Shape-Controlled Growth and Shape-Dependent Cation Site Occupancy of Monodisperse Fe3O4 Nanoparticles

The shape control and formation mechanism of Fe3O4 nanoparticles (NPs) synthesized by a modified hot-injection method were investigated. Monodisperse Fe3O4 nanocubes terminated at {100} planes with the average size of 16.1 ± 0.9 nm were synthesized by injecting Fe precursor into reaction solution at 290 °C with a slow injection rate of 10 mL/h. When we increased the monomer concentration in solution by increasing the injection rate to 20 mL/h or doubling the precursor concentration with the same reaction time, the main terminated planes of Fe3O4 NPs became {100} and {110} planes leading to a rhombicuboctahedral shape.
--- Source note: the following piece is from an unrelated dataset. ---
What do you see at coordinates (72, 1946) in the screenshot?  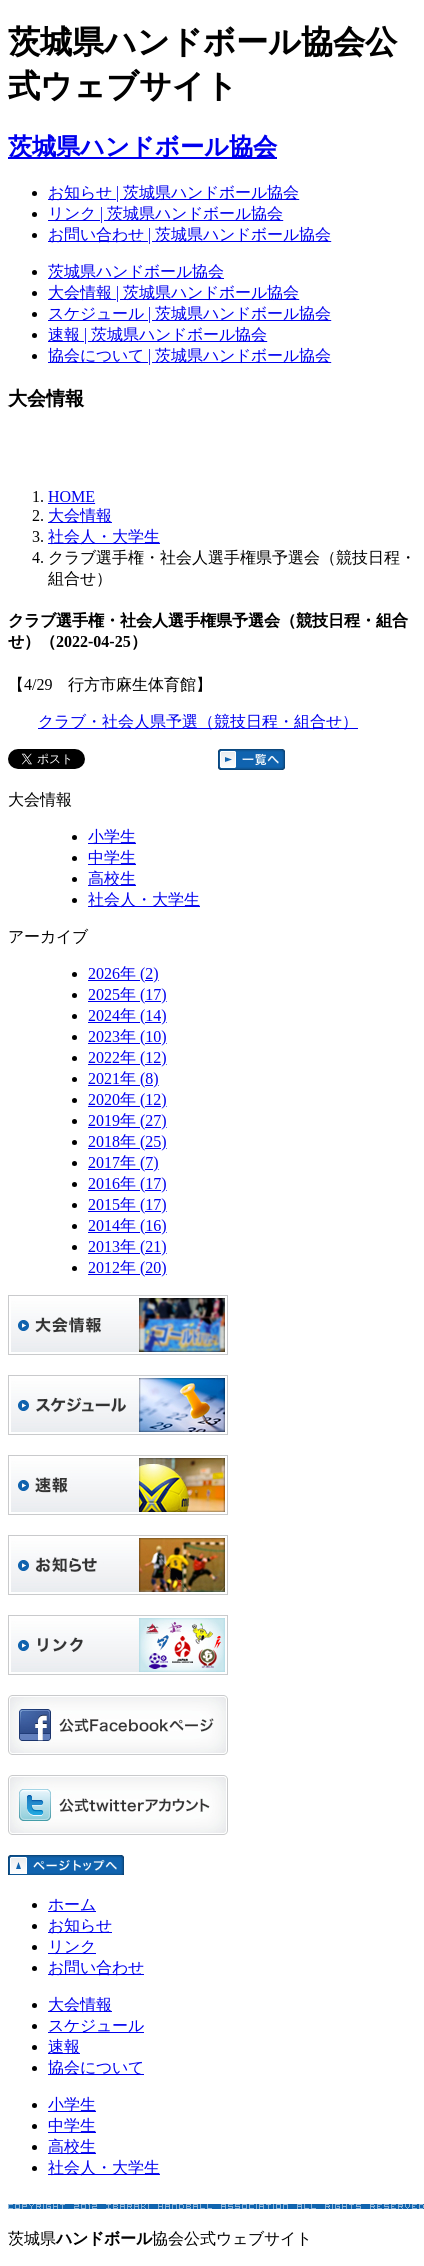 I see `リンク` at bounding box center [72, 1946].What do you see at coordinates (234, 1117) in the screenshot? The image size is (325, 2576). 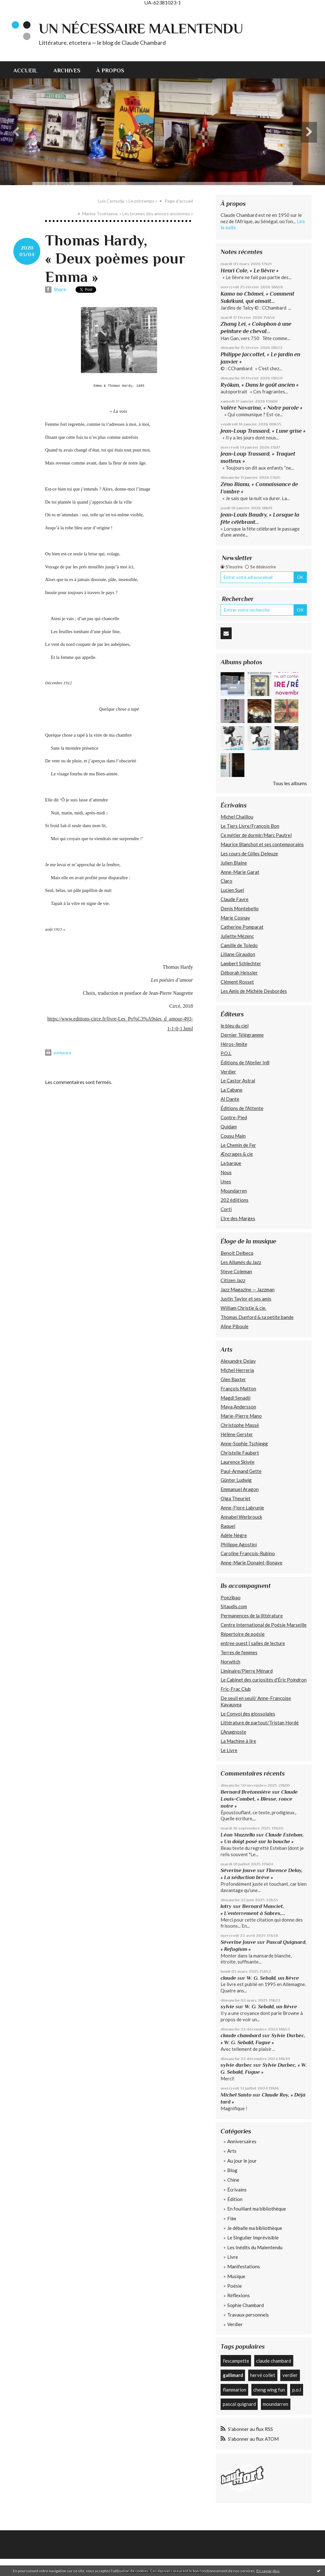 I see `Contre-Pied` at bounding box center [234, 1117].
The shape of NPs was strongly affected by the monomer concentration and the intrinsic surface energy of Fe3O4. The shape-induced crystallographic orientation-ordered superlattices were obtained in both cubic and rhombicuboctahedral Fe3O4 NPs. On the other hand, the shape-dependent occupancy of the cation sites was clearly observed, measured by using X-ray magnetic circular dichroism (XMCD) spectra. The octahedral sites were occupied by more ferric ions, Fe3+, when the shape of Fe3O4 NPs became cubic.